Government Operations: Funding of the Fair Elections Amendment Act in the Proposed Budget Will Strengthen Democracy in DC

The proposed FY 2019 budget includes $860,000 to fund and implement the Fair Elections Amendment Act, which will enhance the voices of DC residents in our local democracy by providing public funding to candidates for major DC offices. It provides a base amount and a 5-to-1 public match for small donations to candidates for Mayor, DC Council, Attorney General, and the State Board of Education. This legislation was adopted unanimously by DC Council, and will cost $20.6 million over the next four years.

According to an analysis by Demos, The Fair Elections Amendment Act will increase the racial, gender, and economic diversity of people who donate to campaigns. Most current donors to DC elections are white, most have incomes above $100,000, and a majority are men. By contrast, half of the donors who gave $25 or less in the 2014 mayoral race were people of color, and half of donors who gave $50 or less were women.  The Fair Elections Act will also encourage more people to run for office, and increase the economic and racial diversity among candidates.

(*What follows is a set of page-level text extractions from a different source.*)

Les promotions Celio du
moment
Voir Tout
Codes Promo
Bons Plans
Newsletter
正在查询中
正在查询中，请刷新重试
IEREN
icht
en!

First-time candidates and candidates from lower-income communities are less likely to have access to large donors than incumbents or candidates from higher-income communities.

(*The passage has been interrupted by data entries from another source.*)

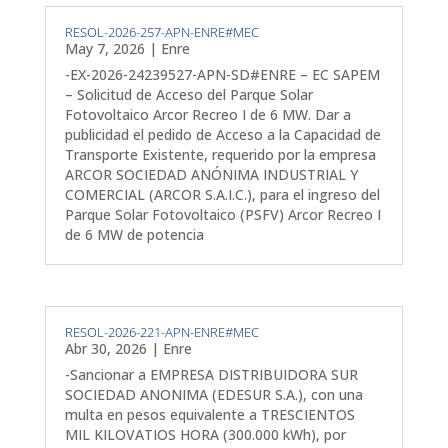
RESOL-2026-257-APN-ENRE#MEC
May 7, 2026
|
Enre
-EX-2026-24239527-APN-SD#ENRE – EC SAPEM
– Solicitud de Acceso del Parque Solar
Fotovoltaico Arcor Recreo I de 6 MW. Dar a
publicidad el pedido de Acceso a la Capacidad de
Transporte Existente, requerido por la empresa
ARCOR SOCIEDAD ANÓNIMA INDUSTRIAL Y
COMERCIAL (ARCOR S.A.I.C.), para el ingreso del
Parque Solar Fotovoltaico (PSFV) Arcor Recreo I
de 6 MW de potencia
RESOL-2026-221-APN-ENRE#MEC
Abr 30, 2026
|
Enre
-Sancionar a EMPRESA DISTRIBUIDORA SUR
SOCIEDAD ANONIMA (EDESUR S.A.), con una
multa en pesos equivalente a TRESCIENTOS
MIL KILOVATIOS HORA (300.000 kWh), por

[1] The proposed budget also preserves and protects the $4.5 million investment DC Council made last year in infants and toddlers, and the $2 million investment in PreK3 and PreK4.
[2] The budget for the Office of Youth Outcomes in the Office of the Deputy Mayor for Education increased by $8.1 million, and the budget for programs in the Department of Parks and Recreation grew by $1.5 million.
[3] While the OCFO report did not include distributional estimates of the net federal tax cut, according to a separate analysis from the Institute on Taxation and Economic Policy (ITEP), 60 percent of the cut will flow to the top 5 percent of DC taxpayers.